While there are other examples, the five articles reprised above all contain multiple issues and involve blogs from which material appears to be reproduced often verbatim, and where in most cases the blogs are not cited. In other instances, quotes appear around only a portion of the text. The plagiarism incident in 2012 also involved multiple sources in one column.
The Globe agreed an eight word phrase from Daniel Engber’s Slate article about the research of Roy Baumeister should have been attributed. Here’s an earlier Wente column on the same topic. While they are cited, parts of Baumeister/Tierney's writings appear outside of quotation marks.
Wente: Most social scientists look for the causes of social failure outside the individual: deprivation, oppression, discrimination and so on. “Searching for external factors is often more comfortable for everyone,” the authors write, “particularly for the many academics who worry that they risk the politically incorrect sin of ‘blaming the victim’ by suggesting that people’s problems might arise from causes inside themselves.” Social problems can also seem easier to fix than character defects...
Baumeister/Tierney, here: Most social scientists look for causes of misbehavior outside the individual: poverty, relative deprivation, oppression... Searching for external factors is often more comfortable for everyone, particularly for the many academics who worry that they risk the politically incorrect sin of “blaming the victim” by suggesting that people’s problems might arise from causes inside themselves. Social problems can also seem easier than character defects to fix...
Wente: “Self-regulation failure is the major social pathology of our time,” concluded a team of researchers quoted in the book. This failure contributes not only to obesity, but to high divorce rates, domestic violence, crime, addiction and a host of other social problems.
Baumeister/Tierney: “Self-regulation failure is the major social pathology of our time,” they concluded, pointing to the accumulating evidence of its contribution to high divorce rates, domestic violence, crime, and a host of other problems.
So while a correction was offered for the phrase "a muscle that can be exercised to exhaustion", both Mr. Engber and Globe readers may be left puzzled. Unaware of past plagiarism, Engber may wonder what gives? Those aware of significant past plagiarism may wonder why similar corrections were not offered in regard to articles like those above. Is using material from bloggers versus Slate or the New York Times more acceptable? Are standards consistent? Are past incidents ignored? Is there need for investigation? If so, what kind?

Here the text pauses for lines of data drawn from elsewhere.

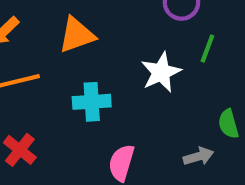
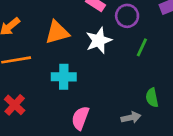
white star: (161, 72) -> (99, 40), moved

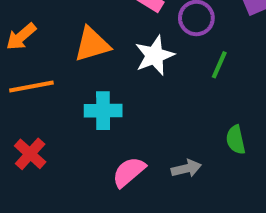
gray arrow: (131, 117) -> (186, 168), moved
pink semicircle: (80, 118) -> (129, 172), turned 30

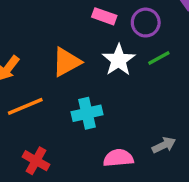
green line: (219, 65) -> (159, 58), moved, turned 50
pink semicircle: (129, 172) -> (118, 158), turned 48

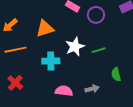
green line: (159, 58) -> (99, 50), moved
white star: (119, 60) -> (75, 47), moved

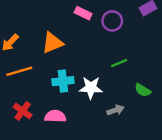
white star: (75, 47) -> (91, 88), moved, turned 30
green semicircle: (116, 74) -> (143, 90), turned -40
pink semicircle: (64, 91) -> (55, 116), moved

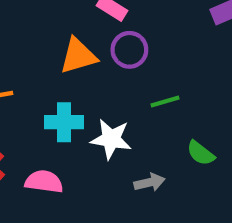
purple circle: (112, 21) -> (129, 50), moved
orange triangle: (52, 43) -> (78, 56), moved

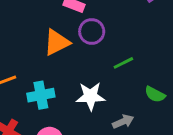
cyan cross: (64, 122) -> (41, 95), moved

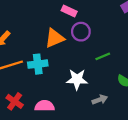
cyan cross: (41, 95) -> (38, 64), moved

Vice reported in 2012 on the review carried out in regard to Jonah Lehrer:
"I did not speak to any of [the writers whose work was suspected of being copied]," said Seife, on the phone from his office in New York. "It seemed to me like a red herring. What if the writer you're contacting is a friend of the plagiarist? I think you should be able to judge whether something is plagiarism on its merits..."
I tend to agree. Quite apart from individual authors, there’s a responsibility to readers and to the public trust. Sloppy standards or plagiarism? The questions remain.